How crawling all articles CSDN blog carved column headings and links

How crawling all articles CSDN blog carved column headings and links

Today, I am writing a blog a blog article navigation own articles, trying various columns of the article to be a summary of navigation, the first few columns Fortunately, not many articles, until Collation Algorithm subject article, and instantly found question wrong, although written not long, but there are about 100 arithmetic problem, and that if the handwriting was written long ah. This time I can not think of myself crawling the article title and link columns of it?
For serious reasons, bloggers or whatever looked robots.txt file CSDN also reptiles agreement is, after all, bloggers do not want to sit in a hole ah ~ ~
CSDN reptiles agreed as follows:
Here Insert Picture Description
That we just crawling own blog the title of the article and the article did not address is the problem.

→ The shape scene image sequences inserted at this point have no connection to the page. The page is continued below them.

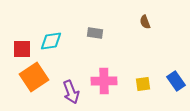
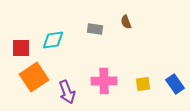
brown semicircle: moved 19 px left
gray rectangle: moved 4 px up
cyan diamond: moved 2 px right, 1 px up
red square: moved 1 px left, 1 px up
blue rectangle: moved 1 px left, 3 px down
purple arrow: moved 4 px left
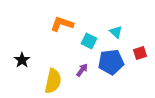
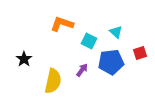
black star: moved 2 px right, 1 px up
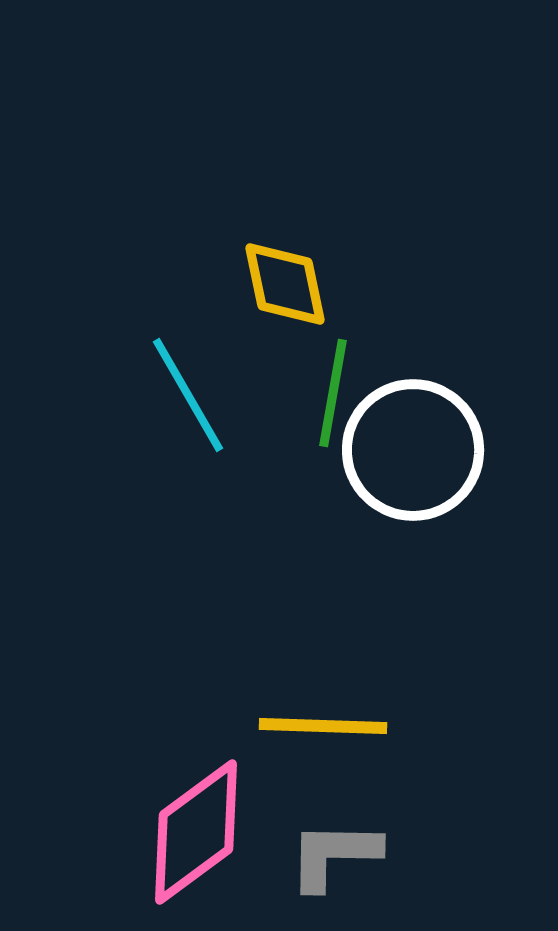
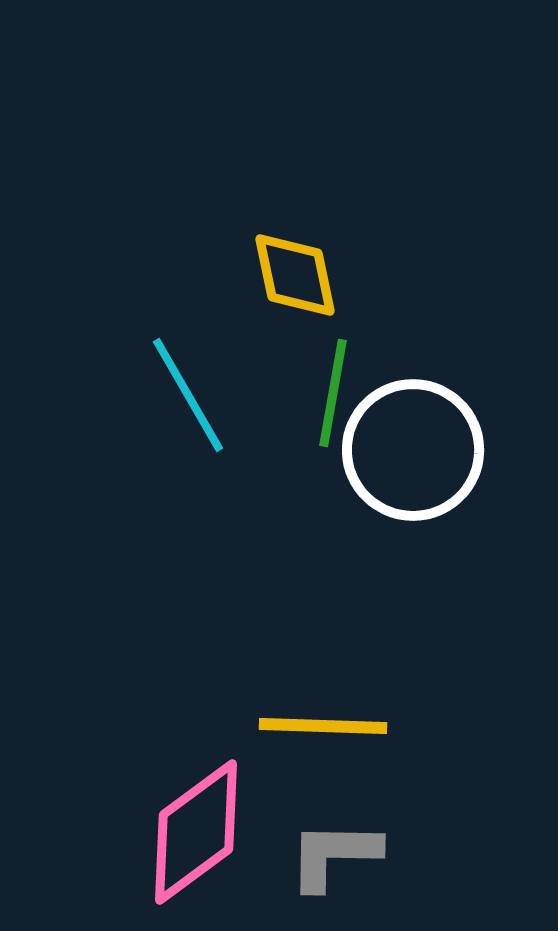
yellow diamond: moved 10 px right, 9 px up
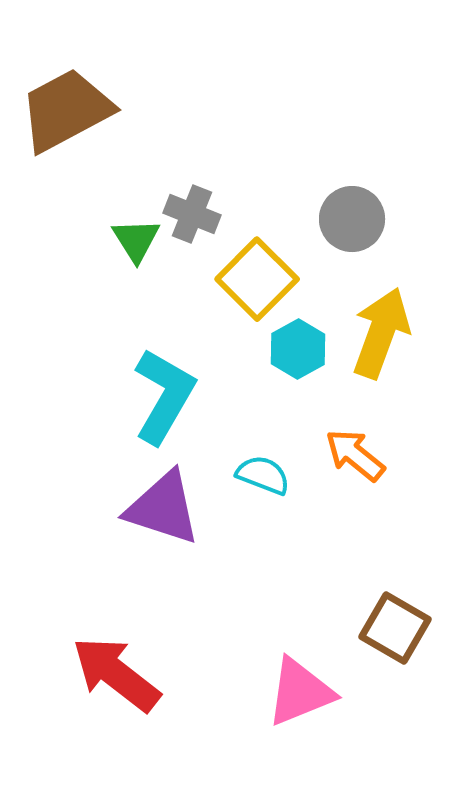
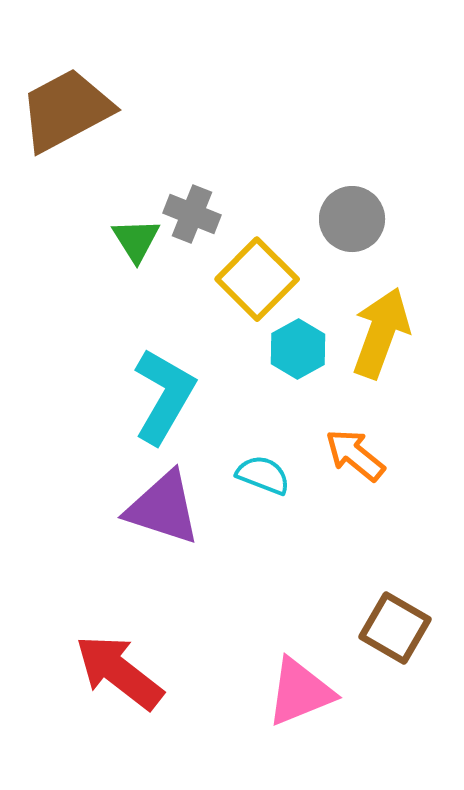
red arrow: moved 3 px right, 2 px up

So say a pound, and directly on the bar code, very simple string of code in the code for some of the functions of the Notes.

import re
import requests
from bs4 import BeautifulSoup

headers = {
    'user-agent': 'Mozilla/5.0 (Windows NT 6.1; Win64; x64) AppleWebKit/537.36 (KHTML, like Gecko) Chrome/52.0.2743.82 Safari/537.36',
    # 网站Host
    'Host': 'blog.csdn.net'
}

# 网页链接
link = 'https://blog.csdn.net/qq_43422111/category_8847039.html'

# 获取网页
r = requests.get(link, headers=headers, timeout=10)

# 使用soup进行过滤
soup = BeautifulSoup(r.text, "lxml")

div_list = soup.find_all('li')

articles = []
for each in div_list:
    article = {}
    href = str(each.find('a').get('href')).strip()
    title = each.find('h2',class_ = "title")
    title = str(title)
    # 这里的title还需要进一步的处理,因为CSDN在这个h2标题下面还有两个注释:<!--####试读--><!--####试读-->这里用正则把注释去掉
    re_comment = re.compile('<!--[^>]*-->')
    title = re_comment.sub("",title)
    # 去掉注释之后我们在用正则来提取<h2></h2>之间的内容
    # 这里由于</h2>的标签在下一行,中间有个\n,所里这里的结束标签设置为了\n,大家可以根据实际情况进行修改
    # 这样最终的标题和链接就提取出来了
    title_re = re.findall(r'<h2 class="title">(.*?)\n',title)
    # 发现这时标题后面还跟着一堆空格,我们把空格去除一下
    # 先把列表转换为字符串,然后使用字符串的strip()函数即可去除头尾的空格
    mid = "".join(title_re)
    title_f = mid.strip()
    article['href'] = href
    article['title'] = title_f
    articles.append(article)

# 下面我们就来将处理好的这个articles列表按照Markdown本文超链接的格式保存到我们的文本中

# 保存文件的地址
mylog = open('/Users/qiguan/article.txt',mode='a',encoding='utf-8')

for article in articles:
    # 这里我们在控制台也输出一遍
    print("[", article['title'], "]", "(", article['href'], ")",sep='', end='\n')
    # 保存到文本中
    print("[",article['title'],"]","(",article['href'],")",sep='',end='\n',file = mylog)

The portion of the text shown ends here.